Pedro de Arbués y Ruiz de Sádaba era oriundo de una nobilísima familia de Infanzones aragoneses afincados en la Villa de Épila en el reino de Aragón, nacido el año de 1441 y fruto del matrimonio de don Pedro y doña Sancha de cuyo matrimonio hubieron dos hijos y cinco hijas, cuatro de las cuales entroncaron con los más ilustres familias de Aragón.
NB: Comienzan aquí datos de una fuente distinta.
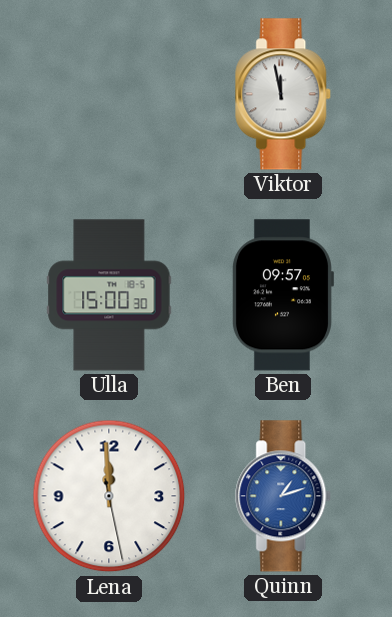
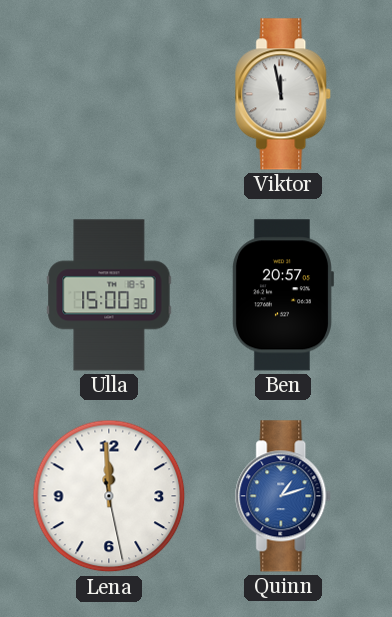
Ben: 09:57 -> 20:57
En su Épila natal recibió sus primeras enseñanzas de Gramática y aprendió con tanta perfección que, viéndolo sus padres tan inclinado a los estudios, lo enviaron a la Universidad  de Huesca, tan antigua como celebrada, Maestra de grandes luces en Theologos y Juristas que con su escritos la han ilustrado. En ella estudió Filosofía, hilo de oro en el laberinto del ingenio, así nos lo refiere Diego García de Trasmiera en su “Epitome” dedicado a este Santo.

De su paso y estancia en la Universidad Sertoriana de Huesca, se sabe de su puntual asistencia a las lecciones, además de asiduo en el seguimiento de la doctrina, brillante y vigoroso en sus argumentaciones a la vez que afable con sus compañeros, lo cual le granjeaba la admiración y afecto de profesores y condiscípulos y, según relata don Giuseppe Cozza en “Della vita de Pietro Arbués”, era ejemplo por mostrarse dócil y respetuoso con los maestros,  en unos años en que se reestructura la Universidad oscense y bajo el doctor en leyes Antonio de Espés y se remodelaban sus estatutos. Fue el ingenio de Arbués, agudo y pronto en las mayores dudas, condición de león que se extrema en el aprieto mayor. Con la enseñanza de los buenos maestros, y la viveza de entendimiento se adelantó de calidad, que fue universal admiración. No parecía discípulo que aprendía, sino consumado maestro que enseñaba. Asistía a los ejercicios literarios como a las obligaciones de cristiano y hombre dado a Dios y sus amigos sólo con profesar su amistad, acreditaban su virtud, literatura y discreción, destaca Juan Gracián y  Salaverte en la obra “Triunfo de la Fé, vida y prodigios de S. Pedro Arbués”.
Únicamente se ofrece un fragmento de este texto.